Go karting originated in the United States in the 1950s, when it was initially a recreational sport, with no governing body. However, over the years, it evolved into a professional sport following the introduction of regulatory bodies. Today, it’s not only an exciting sport in its own right, but is also a means of getting into other motor sports, such as Formula One. Below we discuss Go Kart history.
The early years of go karting
One of the big questions is “who made the first go kart”? Well, the first motorised go kart was built in California, USA, in 1956. Neighbours Art Ingels and Lou Borelli came up with the concept by combining a McCulloch West-Bend lawnmower engine with a chassis that sat only a few inches off the ground. Ingels took part in a local race, where spectator Duffy Livingstone was so impressed, he built two karts himself.
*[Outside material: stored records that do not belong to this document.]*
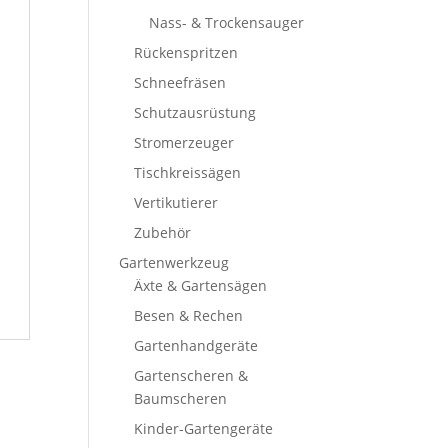
Nass- & Trockensauger
Rückenspritzen
Schneefräsen
Schutzausrüstung
Stromerzeuger
Tischkreissägen
Vertikutierer
Zubehör
Gartenwerkzeug
Äxte & Gartensägen
Besen & Rechen
Gartenhandgeräte
Gartenscheren &
Baumscheren
Kinder-Gartengeräte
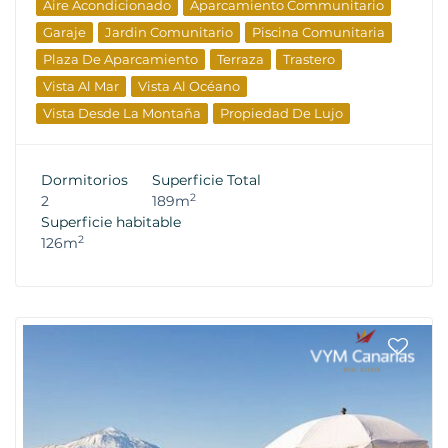
Aire Acondicionado
Aparcamiento Communitario
Garaje
Jardin Comunitario
Piscina Comunitaria
Plaza De Aparcamiento
Terraza
Trastero
Vista Al Mar
Vista Al Océano
Vista Desde La Montaña
Propiedad De Lujo
Propiedades De Reventa
Dormitorios
Superficie Total
2
2
189m
Superficie habitable
2
126m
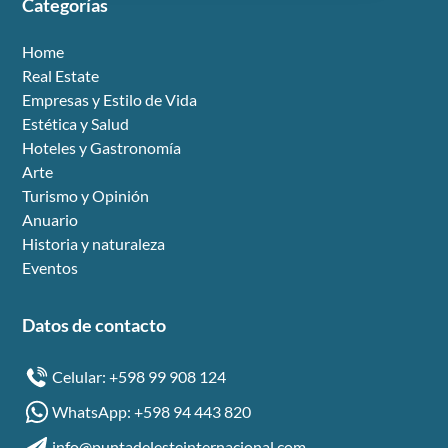
Categorías
Home
Real Estate
Empresas y Estilo de Vida
Estética y Salud
Hoteles y Gastronomía
Arte
Turismo y Opinión
Anuario
Historia y naturaleza
Eventos
Datos de contacto
Celular: +598 99 908 124
WhatsApp: +598 94 443 820
info@puntadelesteinternacional.com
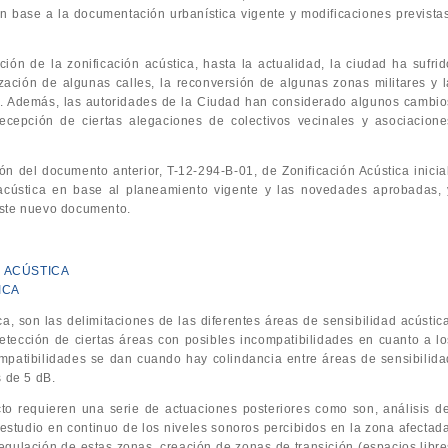
n base a la documentación urbanística vigente y modificaciones previstas
ción de la zonificación acústica, hasta la actualidad, la ciudad ha sufrid
ización de algunas calles, la reconversión de algunas zonas militares y l
. Además, las autoridades de la Ciudad han considerado algunos cambio
a recepción de ciertas alegaciones de colectivos vecinales y asociacione
ón del documento anterior, T-12-294-B-01, de Zonificación Acústica inicial
 acústica en base al planeamiento vigente y las novedades aprobadas, 
este nuevo documento.
 ACÚSTICA
ICA
ca, son las delimitaciones de las diferentes áreas de sensibilidad acústica
detección de ciertas áreas con posibles incompatibilidades en cuanto a lo
ompatibilidades se dan cuando hay colindancia entre áreas de sensibilida
s de 5 dB.
cto requieren una serie de actuaciones posteriores como son, análisis de
 estudio en continuo de los niveles sonoros percibidos en la zona afectada
egulación de estas zonas, creación de zonas de transición (espacios libre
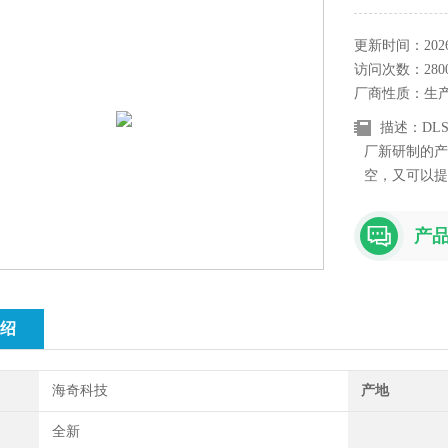
更新时间：2026-
访问次数：280
厂商性质：生
描述：DL
厂新研制的产
空，又可以提
设备。特别适
低了真空度，
产
绍
海奇科技
产地
全新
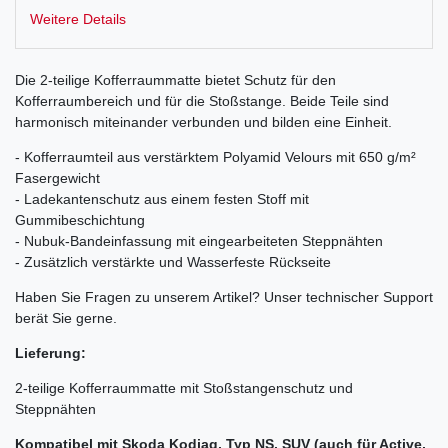
Weitere Details
Die 2-teilige Kofferraummatte bietet Schutz für den
Kofferraumbereich und für die Stoßstange. Beide Teile sind
harmonisch miteinander verbunden und bilden eine Einheit.
- Kofferraumteil aus verstärktem Polyamid Velours mit 650 g/m²
Fasergewicht
- Ladekantenschutz aus einem festen Stoff mit
Gummibeschichtung
- Nubuk-Bandeinfassung mit eingearbeiteten Steppnähten
- Zusätzlich verstärkte und Wasserfeste Rückseite
Haben Sie Fragen zu unserem Artikel? Unser technischer Support
berät Sie gerne.
Lieferung:
2-teilige Kofferraummatte mit Stoßstangenschutz und
Steppnähten
Kompatibel mit Skoda Kodiaq, Typ NS, SUV (auch für Active,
With friend Roy Desbrow, with whom he managed a car silencers business, Livingstone and other enthusiasts organised early races at the Rose Bowl car park, in Pasadena. These proved so popular that they began selling karts in kit form and the first production company, GoKart, was born in 1957.
Karting in the 1960s
The concept caught on quickly, with tracks springing up in many US towns and cities. The quality of the facilities varied from place to place, as it was mainly a recreational sport at this time.
The popularity of karting took a bit of a nosedive in America towards the late 1960s. Although it had its followers, with no regulatory body in charge, the karts’ designs were changing rapidly. Enthusiasts were buying parts, only to find these were quickly sidelined for newer ones. There was little money in the sport and a number of tracks closed down. It became known as a more select sport, only for people who had enough money to keep up with the trends.
Go Karting in the 1970s
At this time, the European karts were becoming more popular than their American predecessors. In the early 1970s, America’s leading engine manufacturer, McCulloch, was bought by Black and Decker, who had little interest in kart engines. The European manufacturers, however, went from strength to strength.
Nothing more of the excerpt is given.